Assembly PCR using gBlocks Gene Fragments
A new product from IDT offers a high-fidelity solution that replaces the first step in the two-step assembly PCR approach. gBlocks Gene Fragments are synthetic, linear, double-stranded DNA that are sequence verified using the Sanger method, and are ready to clone using a variety of methods. gBlocks Gene Fragments offer the same sequence flexibility as oligonucleotides, but at a much higher fidelity, and they are available in lengths from 125 to 3000 bp. Thus, the gBlocks fragments can be used to replace the ~500 bp, Step 1 assemblies completely. This provides a substantial savings in time and money spent designing, assembling, and sequencing the Step 1 sequences. The researcher simply orders the desired sequences on the IDT website, and in 2–8 days the gBlocks Gene Fragments are delivered. For a description of how this approach has already been used by one research group, see the research profile article, A next generation understanding of immune response.

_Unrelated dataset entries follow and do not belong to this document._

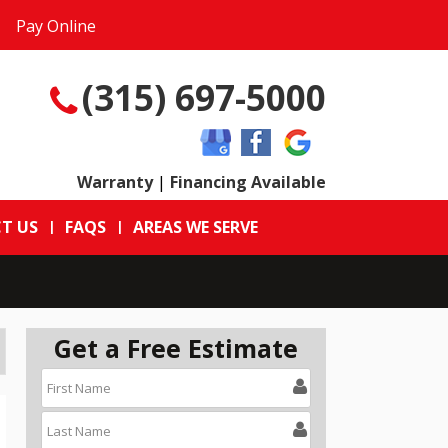
Pay Online
(315) 697-5000
Warranty
|
Financing Available
T US
FAQS
AREAS WE SERVE
Get a Free Estimate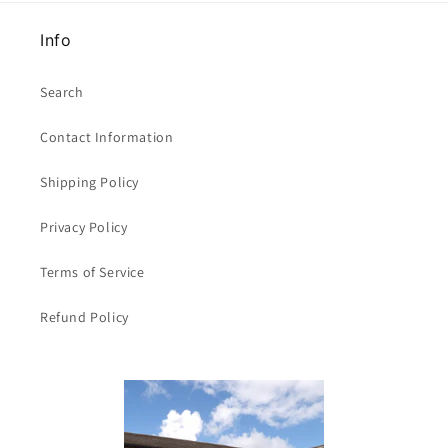
Info
Search
Contact Information
Shipping Policy
Privacy Policy
Terms of Service
Refund Policy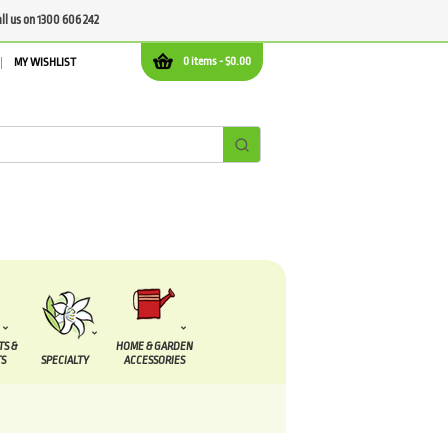
all us on 1300 606 242
0 items -
$
0.00
MY WISHLIST
TS &
HOME & GARDEN
S
SPECIALTY
ACCESSORIES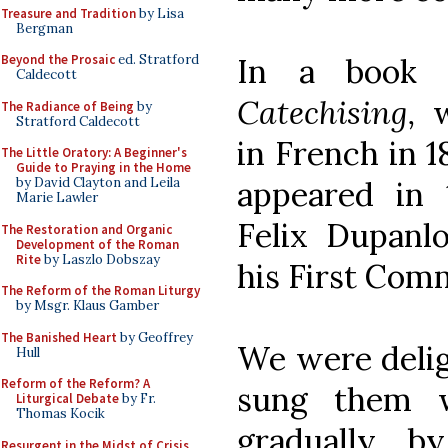
Treasure and Tradition
by Lisa
Bergman
In a book 
Beyond the Prosaic
ed. Stratford
Caldecott
Catechising,
w
The Radiance of Being
by
Stratford Caldecott
in French in 1
The Little Oratory: A Beginner's
Guide to Praying in the Home
appeared in 
by David Clayton and Leila
Marie Lawler
Felix Dupanl
The Restoration and Organic
Development of the Roman
Rite
by Laszlo Dobszay
his First Com
The Reform of the Roman Liturgy
by Msgr. Klaus Gamber
The Banished Heart
by Geoffrey
We were deli
Hull
Reform of the Reform? A
sung them w
Liturgical Debate
by Fr.
Thomas Kocik
gradually, 
Resurgent in the Midst of Crisis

Two-step assembly—how It works
Step 1. Single-stranded oligonucleotides, 60–120 nt, designed with short overlapping sequences, are assembled using PCR reagents into approximately 500 bp sequences. The assembled, now double-stranded fragments are then subcloned into a plasmid vector. In fact, for genes <1 kb, this first stage assembly should be sufficient for complete synthesis. However, when directly combining multiple short oligonucleotides into sequences >1 kb, the chances of random errors in the final construct increases.
Step 2. For constructs >1 kb, a second round of assembly is used to join error-free, 500 bp, subfragments that were subcloned and identified by sequencing from the first round of assembly. For this step, the double-stranded elements must also contain overlapping sequences at their termini. The subcloned sequences are isolated from the plasmid either by PCR or restriction digest—PCR using a high fidelity polymerase is typically recommended because it eliminates the need to include restriction sites in the design. The double-stranded subfragments are joined in a second round PCR reaction to create the desired larger sequence, and included primers amplify the construct. This second step of assembly is followed by another round of cloning and sequencing (Figure 1).

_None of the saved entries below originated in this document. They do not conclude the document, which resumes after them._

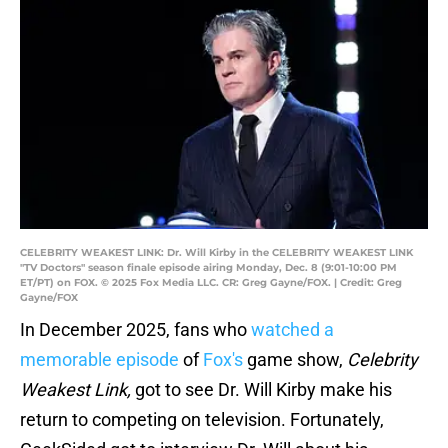
CELEBRITY WEAKEST LINK: Dr. Will Kirby in the CELEBRITY WEAKEST LINK
"TV Doctors" season finale episode airing Monday, Dec. 8 (9:01-10:00 PM
ET/PT) on FOX. © 2025 Fox Media LLC. CR: Greg Gayne/FOX. | Credit: Greg
Gayne/FOX
In December 2025, fans who
watched a
memorable episode
of
Fox's
game show,
Celebrity
Weakest Link,
got to see Dr. Will Kirby make his
return to competing on television. Fortunately,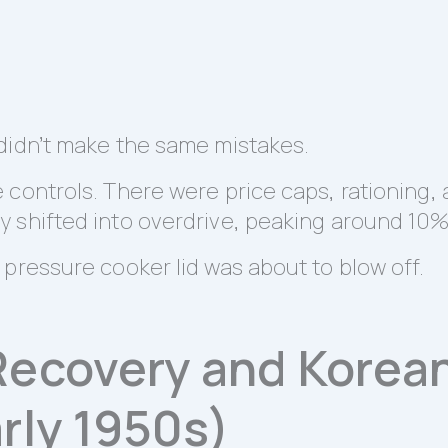
didn’t make the same mistakes.
controls. There were price caps, rationing, 
 shifted into overdrive, peaking around 10%
pressure cooker lid was about to blow off.
Recovery and Korea
rly 1950s)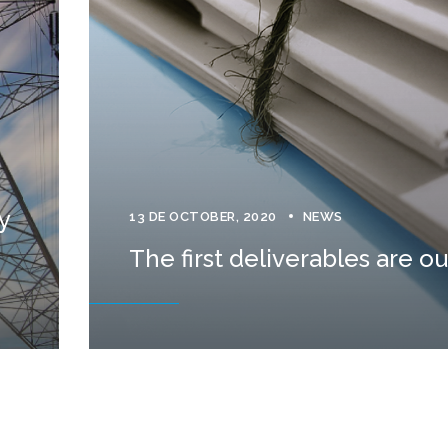
y
13 DE OCTOBER, 2020
NEWS
The first deliverables are ou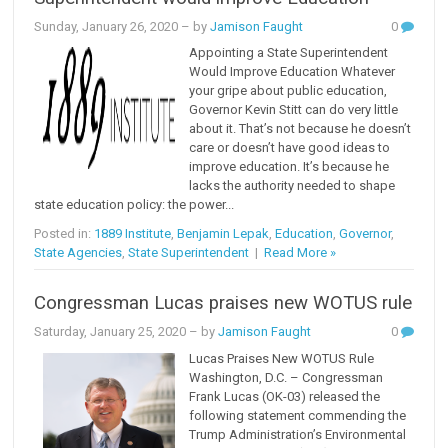
Sunday, January 26, 2020
– by
Jamison Faught
0
Appointing a State Superintendent
Would Improve Education Whatever
your gripe about public education,
Governor Kevin Stitt can do very little
about it. That’s not because he doesn’t
care or doesn’t have good ideas to
improve education. It’s because he
lacks the authority needed to shape
state education policy: the power...
Posted in:
1889 Institute
,
Benjamin Lepak
,
Education
,
Governor
,
State Agencies
,
State Superintendent
|
Read More »
Congressman Lucas praises new WOTUS rule
Saturday, January 25, 2020
– by
Jamison Faught
0
Lucas Praises New WOTUS Rule
Washington, D.C. – Congressman
Frank Lucas (OK-03) released the
following statement commending the
Trump Administration’s Environmental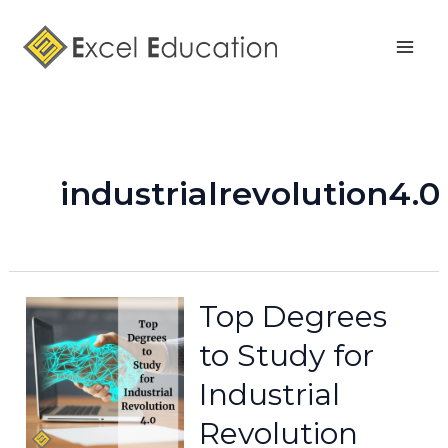
Skip
Mai
to
Men
content
industrialrevolution4.0
Top Degrees
to Study for
Industrial
Revolution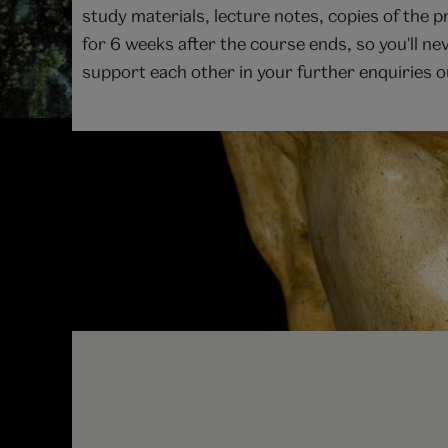
study materials, lecture notes, copies of the 
for 6 weeks after the course ends, so you'll ne
support each other in your further enquiries ou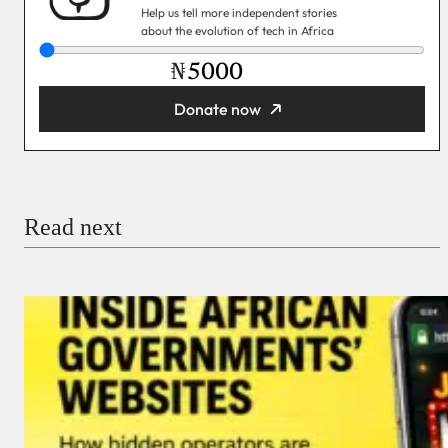
Help us tell more independent stories
about the evolution of tech in Africa
₦
Donate now
You’re donating
₦5,000
Email
Read next
Payment Method
Donate via Bank Transfer
Donate with Stripe
Donate with Paystack
Checkout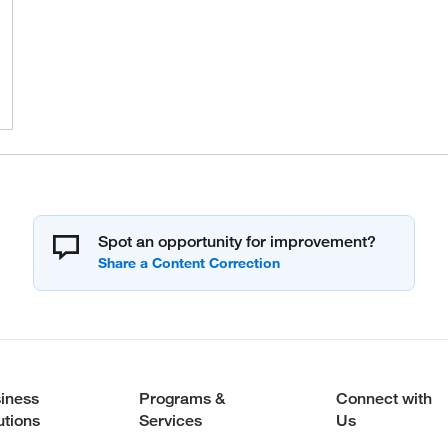
Spot an opportunity for improvement?
iness
Programs &
Connect with
utions
Services
Us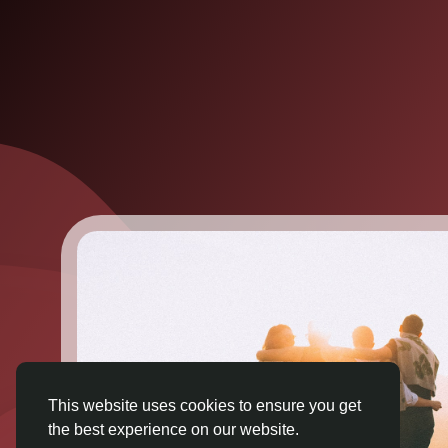
This website uses cookies to ensure you get
the best experience on our website.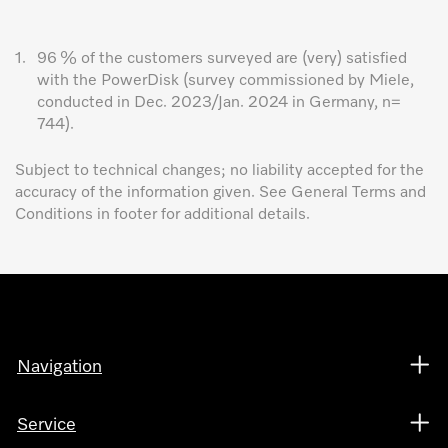
1.
96 % of the customers surveyed are (very) satisfied
with the PowerDisk (survey commissioned by Miele,
conducted in Dec. 2023/Jan. 2024 in Germany, n=
744).
Subject to technical changes; no liability accepted for the
accuracy of the information given. See General Terms and
Conditions in footer for additional details.
Navigation
Service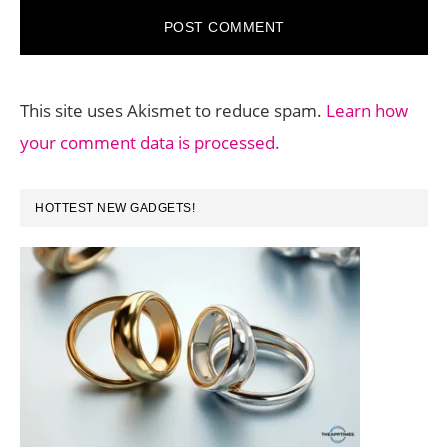
This site uses Akismet to reduce spam.
Learn how
your comment data is processed.
PRIMARY
HOTTEST NEW GADGETS!
SIDEBAR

Figure 1. Two-step assembly PCR. Step 1: Oligonucleotides with overlapping sequences, approximately 20 bp and with similar Tm, are assembled into double-stranded DNA, 500–1000 bp, using PCR. These fragments are then subcloned and sequenced. Inserts from clones with the correct sequence are isolated by restriction digest or PCR amplification (recommended). Step 2: The double-stranded components are combined, along with amplification primers that will amplify the entire desired construct, and assembled in a second round of PCR. The products are then cloned and sequenced, yielding the final construct.
The main advantages of this approach are that the 500 bp fragments from the first step are easy to clone and sequence, and only subfragments that are 100% accurate are used for assembling into larger gene constructs. The disadvantages to this two-step assembly PCR approach are: 1) large assemblies still involve combining large numbers of oligonucleotides in the first round of assembly, and 2) time-consuming and expensive cloning and sequencing must be performed after both the first and subsequent rounds of assembly to obtain the final construct.